| THE PROBLEM |
Set down each entry exactly; omit images.

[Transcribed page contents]
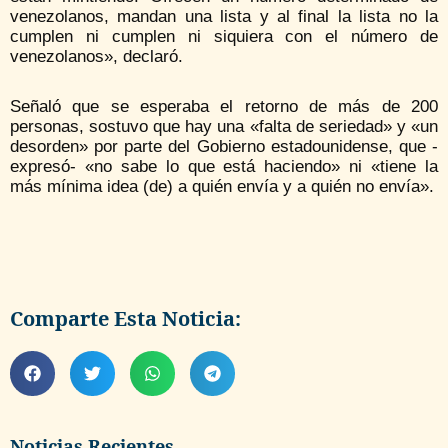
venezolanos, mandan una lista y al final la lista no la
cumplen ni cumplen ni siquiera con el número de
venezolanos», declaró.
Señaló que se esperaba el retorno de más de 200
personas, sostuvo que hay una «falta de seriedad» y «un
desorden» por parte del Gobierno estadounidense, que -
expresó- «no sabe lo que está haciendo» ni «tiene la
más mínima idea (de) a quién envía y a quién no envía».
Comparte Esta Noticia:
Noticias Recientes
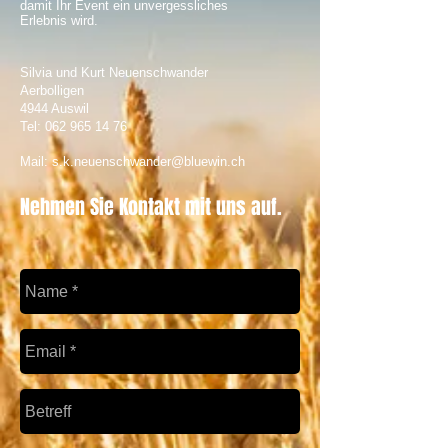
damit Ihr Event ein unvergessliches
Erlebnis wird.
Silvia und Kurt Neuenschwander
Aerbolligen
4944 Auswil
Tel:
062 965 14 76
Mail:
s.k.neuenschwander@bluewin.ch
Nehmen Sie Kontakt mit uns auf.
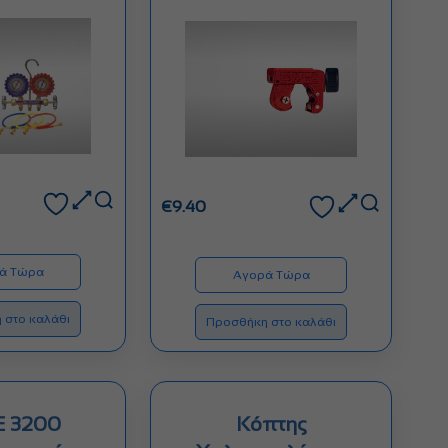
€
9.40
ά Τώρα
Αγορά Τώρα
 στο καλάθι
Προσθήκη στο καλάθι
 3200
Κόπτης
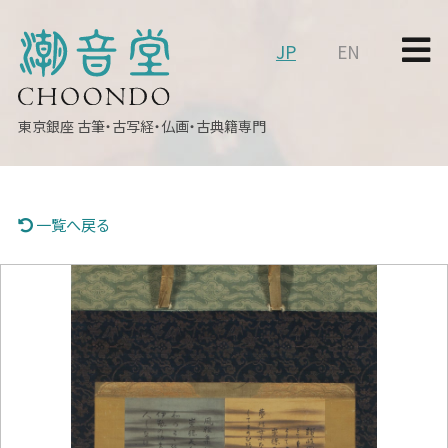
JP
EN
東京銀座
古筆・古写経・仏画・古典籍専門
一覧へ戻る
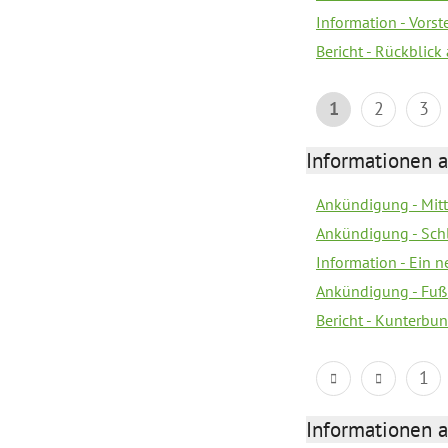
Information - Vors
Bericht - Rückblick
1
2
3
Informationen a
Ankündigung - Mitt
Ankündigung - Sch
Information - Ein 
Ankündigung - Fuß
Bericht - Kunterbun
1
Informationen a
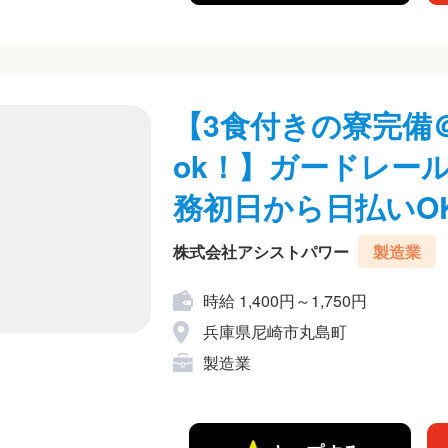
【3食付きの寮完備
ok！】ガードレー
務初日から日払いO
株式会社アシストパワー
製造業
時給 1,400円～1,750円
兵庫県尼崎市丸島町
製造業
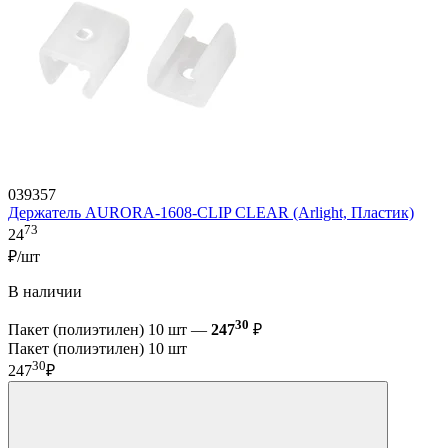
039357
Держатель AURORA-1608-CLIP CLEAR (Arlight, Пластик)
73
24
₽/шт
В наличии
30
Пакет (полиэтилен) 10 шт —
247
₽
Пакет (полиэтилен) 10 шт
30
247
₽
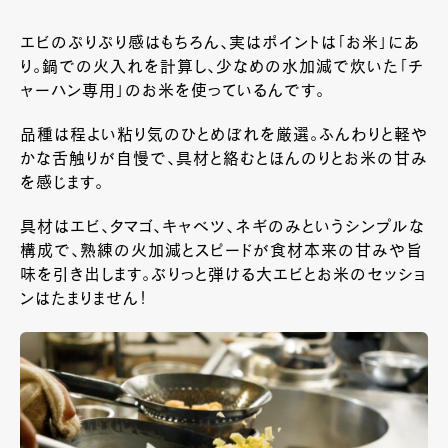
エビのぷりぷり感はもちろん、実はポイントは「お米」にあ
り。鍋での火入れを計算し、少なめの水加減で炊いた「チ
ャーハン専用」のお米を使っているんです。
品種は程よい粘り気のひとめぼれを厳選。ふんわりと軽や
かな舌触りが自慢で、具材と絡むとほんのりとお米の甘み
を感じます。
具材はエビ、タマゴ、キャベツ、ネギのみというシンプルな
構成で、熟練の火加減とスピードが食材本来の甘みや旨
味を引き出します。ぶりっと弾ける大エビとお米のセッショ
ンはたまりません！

| WORKED SOLUTION |
venezolanos, mandan una lista y al final la lista no la
cumplen ni cumplen ni siquiera con el número de
venezolanos», declaró.
Señaló que se esperaba el retorno de más de 200
personas, sostuvo que hay una «falta de seriedad» y «un
desorden» por parte del Gobierno estadounidense, que -
expresó- «no sabe lo que está haciendo» ni «tiene la
más mínima idea (de) a quién envía y a quién no envía».
Comparte Esta Noticia:
Noticias Recientes
damit Ihr Event ein unvergessliches
Erlebnis wird.
Silvia und Kurt Neuenschwander
Aerbolligen
4944 Auswil
Tel:
062 965 14 76
Mail:
s.k.neuenschwander@bluewin.ch
Nehmen Sie Kontakt mit uns auf.
€
9.40
ά Τώρα
Αγορά Τώρα
 στο καλάθι
Προσθήκη στο καλάθι
 3200
Κόπτης
JP
EN
東京銀座
古筆・古写経・仏画・古典籍専門
一覧へ戻る
Information - Vors
Bericht - Rückblick
1
2
3
Informationen a
Ankündigung - Mitt
Ankündigung - Sch
Information - Ein 
Ankündigung - Fuß
Bericht - Kunterbun
1
Informationen a
【3食付きの寮完備
ok！】ガードレー
務初日から日払いO
株式会社アシストパワー
製造業
時給 1,400円～1,750円
兵庫県尼崎市丸島町
製造業
039357
Держатель AURORA-1608-CLIP CLEAR (Arlight, Пластик)
73
24
₽/шт
В наличии
30
Пакет (полиэтилен) 10 шт —
247
₽
Пакет (полиэтилен) 10 шт
30
247
₽
エビのぷりぷり感はもちろん、実はポイントは「お米」にあ
り。鍋での火入れを計算し、少なめの水加減で炊いた「チ
ャーハン専用」のお米を使っているんです。
品種は程よい粘り気のひとめぼれを厳選。ふんわりと軽や
かな舌触りが自慢で、具材と絡むとほんのりとお米の甘み
を感じます。
具材はエビ、タマゴ、キャベツ、ネギのみというシンプルな
構成で、熟練の火加減とスピードが食材本来の甘みや旨
味を引き出します。ぶりっと弾ける大エビとお米のセッショ
ンはたまりません！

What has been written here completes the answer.